Page layout parsing data:
________________

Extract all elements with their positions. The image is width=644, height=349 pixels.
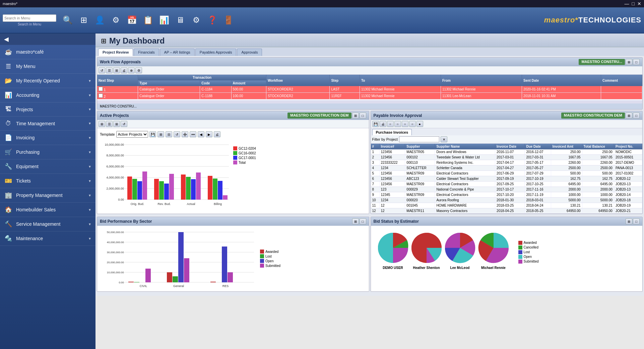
sidebar-item-purchasing[interactable]: 🛒 Purchasing ▼ — [0, 145, 95, 159]
settings-small-btn[interactable]: ⚙ — [135, 67, 142, 73]
pi-tb1-btn[interactable]: ○ — [387, 121, 394, 127]
invoice-table-container: # Invoice# Supplier Supplier Name Invoic… — [371, 144, 643, 214]
pi-save-btn[interactable]: 💾 — [372, 121, 379, 127]
tab-approvals[interactable]: Approvals — [237, 49, 262, 56]
sidebar-item-projects[interactable]: 🏗 Projects ▼ — [0, 102, 95, 117]
pi-maximize-btn[interactable]: □ — [633, 113, 640, 119]
sidebar-item-property-management[interactable]: 🏢 Property Management ▼ — [0, 188, 95, 203]
sidebar-item-maestro-cafe[interactable]: ☕ maestro*café — [0, 45, 95, 59]
bp-expand-btn[interactable]: ⊞ — [352, 218, 359, 224]
ap-list-btn[interactable]: ☰ — [106, 121, 113, 127]
sidebar-back-btn[interactable]: ◀ — [0, 33, 95, 45]
admin-btn[interactable]: ⚙ — [189, 11, 204, 29]
titlebar: maestro* — □ ✕ — [0, 0, 644, 7]
ap-expand-btn[interactable]: ⊞ — [352, 113, 359, 119]
tab-project-review[interactable]: Project Review — [98, 49, 133, 56]
pi-tb4-btn[interactable]: ○ — [409, 121, 416, 127]
pi-tb3-btn[interactable]: ○ — [402, 121, 408, 127]
homebuilder-icon: 🏠 — [4, 206, 13, 213]
template-tb1-btn[interactable]: ⊞ — [157, 131, 164, 137]
col-workflow: Workflow — [266, 75, 330, 86]
sidebar-item-homebuilder[interactable]: 🏠 Homebuilder Sales ▼ — [0, 203, 95, 217]
active-projects-header: Active Projects MAESTRO CONSTRUCTION DEM… — [97, 111, 369, 120]
svg-rect-24 — [208, 176, 212, 200]
filter-input[interactable] — [399, 136, 439, 142]
bs-expand-btn[interactable]: ⊞ — [626, 218, 632, 224]
pie-label: Lee McLeod — [450, 266, 470, 270]
sidebar-item-equipment[interactable]: 🔧 Equipment ▼ — [0, 159, 95, 174]
minimize-btn[interactable]: — — [625, 1, 629, 6]
col-amount: Amount — [231, 80, 266, 86]
contacts-btn[interactable]: ⊞ — [76, 11, 91, 29]
pie-label: Michael Rennie — [481, 266, 506, 270]
titlebar-controls[interactable]: — □ ✕ — [625, 1, 641, 6]
refresh-btn[interactable]: ↺ — [99, 67, 105, 73]
row-checkbox[interactable] — [99, 93, 103, 98]
template-minus-btn[interactable]: ➖ — [190, 131, 196, 137]
sidebar-item-maintenance[interactable]: 🔩 Maintenance ▼ — [0, 231, 95, 246]
tab-ap-ar[interactable]: AP – AR listings — [160, 49, 195, 56]
pi-tb2-btn[interactable]: ○ — [394, 121, 401, 127]
help-btn[interactable]: ❓ — [205, 11, 220, 29]
settings-btn[interactable]: ⚙ — [109, 11, 123, 29]
template-plus-btn[interactable]: ➕ — [182, 131, 188, 137]
pie-michael: Michael Rennie — [477, 231, 510, 270]
template-tb2-btn[interactable]: ⊟ — [166, 131, 172, 137]
legend-lost: Lost — [518, 250, 539, 254]
workflow-scrollbar[interactable] — [97, 100, 642, 103]
pi-settings-btn[interactable]: ● — [416, 121, 423, 127]
maximize-btn[interactable]: □ — [632, 1, 635, 6]
search-btn[interactable]: 🔍 — [60, 11, 75, 29]
sidebar-item-tickets[interactable]: 🎫 Tickets ▼ — [0, 174, 95, 188]
sidebar-item-time-management[interactable]: ⏱ Time Management ▼ — [0, 117, 95, 131]
ap-maximize-btn[interactable]: □ — [360, 113, 366, 119]
bs-maximize-btn[interactable]: □ — [633, 218, 640, 224]
bp-maximize-btn[interactable]: □ — [360, 218, 366, 224]
workflow-expand-btn[interactable]: ⊞ — [626, 59, 632, 65]
list-view-btn[interactable]: ☰ — [106, 67, 113, 73]
tab-payables[interactable]: Payables Approvals — [195, 49, 237, 56]
template-save-btn[interactable]: 💾 — [149, 131, 156, 137]
legend-open: Open — [518, 255, 539, 259]
invoice-tab-purchase[interactable]: Purchase Invoices — [372, 129, 412, 135]
template-prev-btn[interactable]: ◀ — [198, 131, 204, 137]
sidebar-item-service-management[interactable]: 🔨 Service Management ▼ — [0, 217, 95, 231]
documents-btn[interactable]: 📋 — [141, 11, 155, 29]
template-print2-btn[interactable]: 🖨 — [214, 131, 220, 137]
chevron-icon: ▼ — [88, 179, 91, 183]
template-reload-btn[interactable]: ↺ — [174, 131, 180, 137]
bid-status-header: Bid Status by Estimator ⊞ □ — [371, 217, 643, 226]
row-checkbox[interactable] — [99, 87, 103, 91]
sidebar-item-accounting[interactable]: 📊 Accounting ▼ — [0, 88, 95, 102]
exit-btn[interactable]: 🚪 — [221, 11, 236, 29]
ap-settings-btn[interactable]: ⊞ — [99, 121, 105, 127]
template-next-btn[interactable]: ▶ — [206, 131, 212, 137]
sidebar-item-my-menu[interactable]: ☰ My Menu — [0, 59, 95, 74]
pi-expand-btn[interactable]: ⊞ — [626, 113, 632, 119]
bid-perf-actions: ⊞ □ — [352, 218, 366, 224]
pi-print-btn[interactable]: 🖨 — [380, 121, 386, 127]
toolbar: Search in Menu 🔍 ⊞ 👤 ⚙ 📅 📋 📊 🖥 ⚙ ❓ 🚪 mae… — [0, 7, 644, 33]
filter-btn[interactable]: ⊕ — [128, 67, 135, 73]
template-select[interactable]: Active Projects — [116, 131, 148, 138]
ap-grid-btn[interactable]: ⊞ — [113, 121, 120, 127]
workflow-maximize-btn[interactable]: □ — [633, 59, 640, 65]
svg-text:General: General — [173, 284, 184, 288]
close-btn[interactable]: ✕ — [637, 1, 641, 6]
display-btn[interactable]: 🖥 — [173, 11, 188, 29]
calendar-btn[interactable]: 📅 — [125, 11, 139, 29]
chevron-icon: ▼ — [88, 122, 91, 125]
ap-refresh-btn[interactable]: ↺ — [121, 121, 127, 127]
sidebar-item-invoicing[interactable]: 📄 Invoicing ▼ — [0, 131, 95, 145]
search-input[interactable] — [3, 14, 56, 22]
filter-clear-btn[interactable]: ✕ — [441, 136, 447, 142]
bid-perf-header: Bid Performance By Sector ⊞ □ — [97, 217, 369, 226]
print-btn[interactable]: 🖨 — [121, 67, 127, 73]
tab-financials[interactable]: Financials — [134, 49, 159, 56]
chevron-icon: ▼ — [88, 222, 91, 226]
people-btn[interactable]: 👤 — [92, 11, 107, 29]
charts-btn[interactable]: 📊 — [157, 11, 172, 29]
grid-view-btn[interactable]: ⊞ — [113, 67, 120, 73]
sidebar-item-recently-opened[interactable]: 📂 My Recently Opened ▼ — [0, 74, 95, 88]
svg-rect-17 — [159, 181, 164, 200]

________________

_WHAT THE TASK REQUIRES:_ Leaving out any images, restate every record word for word.

_COMPLETED TASK:_
Extract all elements with their positions. The image is width=644, height=349 pixels.
sidebar-item-purchasing[interactable]: 🛒 Purchasing ▼ — [0, 145, 95, 159]
settings-small-btn[interactable]: ⚙ — [135, 67, 142, 73]
pi-tb1-btn[interactable]: ○ — [387, 121, 394, 127]
invoice-table-container: # Invoice# Supplier Supplier Name Invoic… — [371, 144, 643, 214]
pi-save-btn[interactable]: 💾 — [372, 121, 379, 127]
tab-approvals[interactable]: Approvals — [237, 49, 262, 56]
sidebar-item-projects[interactable]: 🏗 Projects ▼ — [0, 102, 95, 117]
pi-maximize-btn[interactable]: □ — [633, 113, 640, 119]
sidebar-item-property-management[interactable]: 🏢 Property Management ▼ — [0, 188, 95, 203]
sidebar-item-maestro-cafe[interactable]: ☕ maestro*café — [0, 45, 95, 59]
bp-expand-btn[interactable]: ⊞ — [352, 218, 359, 224]
ap-list-btn[interactable]: ☰ — [106, 121, 113, 127]
sidebar-back-btn[interactable]: ◀ — [0, 33, 95, 45]
admin-btn[interactable]: ⚙ — [189, 11, 204, 29]
titlebar: maestro* — □ ✕ — [0, 0, 644, 7]
ap-expand-btn[interactable]: ⊞ — [352, 113, 359, 119]
tab-project-review[interactable]: Project Review — [98, 49, 133, 56]
pi-tb4-btn[interactable]: ○ — [409, 121, 416, 127]
pi-tb3-btn[interactable]: ○ — [402, 121, 408, 127]
homebuilder-icon: 🏠 — [4, 206, 13, 213]
template-tb1-btn[interactable]: ⊞ — [157, 131, 164, 137]
col-workflow: Workflow — [266, 75, 330, 86]
sidebar-item-homebuilder[interactable]: 🏠 Homebuilder Sales ▼ — [0, 203, 95, 217]
active-projects-header: Active Projects MAESTRO CONSTRUCTION DEM… — [97, 111, 369, 120]
svg-rect-24 — [208, 176, 212, 200]
filter-input[interactable] — [399, 136, 439, 142]
bs-expand-btn[interactable]: ⊞ — [626, 218, 632, 224]
pie-label: Lee McLeod — [450, 266, 470, 270]
sidebar-item-equipment[interactable]: 🔧 Equipment ▼ — [0, 159, 95, 174]
minimize-btn[interactable]: — — [625, 1, 629, 6]
col-amount: Amount — [231, 80, 266, 86]
contacts-btn[interactable]: ⊞ — [76, 11, 91, 29]
pie-label: Michael Rennie — [481, 266, 506, 270]
titlebar-controls[interactable]: — □ ✕ — [625, 1, 641, 6]
refresh-btn[interactable]: ↺ — [99, 67, 105, 73]
row-checkbox[interactable] — [99, 93, 103, 98]
template-minus-btn[interactable]: ➖ — [190, 131, 196, 137]
sidebar-item-maintenance[interactable]: 🔩 Maintenance ▼ — [0, 231, 95, 246]
tab-ap-ar[interactable]: AP – AR listings — [160, 49, 195, 56]
pi-tb2-btn[interactable]: ○ — [394, 121, 401, 127]
help-btn[interactable]: ❓ — [205, 11, 220, 29]
settings-btn[interactable]: ⚙ — [109, 11, 123, 29]
template-plus-btn[interactable]: ➕ — [182, 131, 188, 137]
pie-michael: Michael Rennie — [477, 231, 510, 270]
template-tb2-btn[interactable]: ⊟ — [166, 131, 172, 137]
legend-lost: Lost — [518, 250, 539, 254]
workflow-scrollbar[interactable] — [97, 100, 642, 103]
pi-settings-btn[interactable]: ● — [416, 121, 423, 127]
maximize-btn[interactable]: □ — [632, 1, 635, 6]
search-btn[interactable]: 🔍 — [60, 11, 75, 29]
sidebar-item-tickets[interactable]: 🎫 Tickets ▼ — [0, 174, 95, 188]
sidebar-item-time-management[interactable]: ⏱ Time Management ▼ — [0, 117, 95, 131]
ap-maximize-btn[interactable]: □ — [360, 113, 366, 119]
bs-maximize-btn[interactable]: □ — [633, 218, 640, 224]
bp-maximize-btn[interactable]: □ — [360, 218, 366, 224]
workflow-expand-btn[interactable]: ⊞ — [626, 59, 632, 65]
list-view-btn[interactable]: ☰ — [106, 67, 113, 73]
tab-payables[interactable]: Payables Approvals — [195, 49, 237, 56]
template-save-btn[interactable]: 💾 — [149, 131, 156, 137]
legend-open: Open — [518, 255, 539, 259]
invoice-tab-purchase[interactable]: Purchase Invoices — [372, 129, 412, 135]
template-prev-btn[interactable]: ◀ — [198, 131, 204, 137]
sidebar-item-service-management[interactable]: 🔨 Service Management ▼ — [0, 217, 95, 231]
documents-btn[interactable]: 📋 — [141, 11, 155, 29]
template-print2-btn[interactable]: 🖨 — [214, 131, 220, 137]
chevron-icon: ▼ — [88, 179, 91, 183]
template-reload-btn[interactable]: ↺ — [174, 131, 180, 137]
bid-status-header: Bid Status by Estimator ⊞ □ — [371, 217, 643, 226]
row-checkbox[interactable] — [99, 87, 103, 91]
sidebar-item-accounting[interactable]: 📊 Accounting ▼ — [0, 88, 95, 102]
exit-btn[interactable]: 🚪 — [221, 11, 236, 29]
ap-settings-btn[interactable]: ⊞ — [99, 121, 105, 127]
template-next-btn[interactable]: ▶ — [206, 131, 212, 137]
sidebar-item-my-menu[interactable]: ☰ My Menu — [0, 59, 95, 74]
pi-expand-btn[interactable]: ⊞ — [626, 113, 632, 119]
bid-perf-actions: ⊞ □ — [352, 218, 366, 224]
pi-print-btn[interactable]: 🖨 — [380, 121, 386, 127]
toolbar: Search in Menu 🔍 ⊞ 👤 ⚙ 📅 📋 📊 🖥 ⚙ ❓ 🚪 mae… — [0, 7, 644, 33]
filter-btn[interactable]: ⊕ — [128, 67, 135, 73]
template-select[interactable]: Active Projects — [116, 131, 148, 138]
ap-grid-btn[interactable]: ⊞ — [113, 121, 120, 127]
workflow-maximize-btn[interactable]: □ — [633, 59, 640, 65]
svg-text:General: General — [173, 284, 184, 288]
close-btn[interactable]: ✕ — [637, 1, 641, 6]
display-btn[interactable]: 🖥 — [173, 11, 188, 29]
calendar-btn[interactable]: 📅 — [125, 11, 139, 29]
chevron-icon: ▼ — [88, 122, 91, 125]
ap-refresh-btn[interactable]: ↺ — [121, 121, 127, 127]
sidebar-item-invoicing[interactable]: 📄 Invoicing ▼ — [0, 131, 95, 145]
search-input[interactable] — [3, 14, 56, 22]
filter-clear-btn[interactable]: ✕ — [441, 136, 447, 142]
bid-perf-header: Bid Performance By Sector ⊞ □ — [97, 217, 369, 226]
print-btn[interactable]: 🖨 — [121, 67, 127, 73]
tab-financials[interactable]: Financials — [134, 49, 159, 56]
chevron-icon: ▼ — [88, 222, 91, 226]
people-btn[interactable]: 👤 — [92, 11, 107, 29]
charts-btn[interactable]: 📊 — [157, 11, 172, 29]
grid-view-btn[interactable]: ⊞ — [113, 67, 120, 73]
sidebar-item-recently-opened[interactable]: 📂 My Recently Opened ▼ — [0, 74, 95, 88]
svg-rect-17 — [159, 181, 164, 200]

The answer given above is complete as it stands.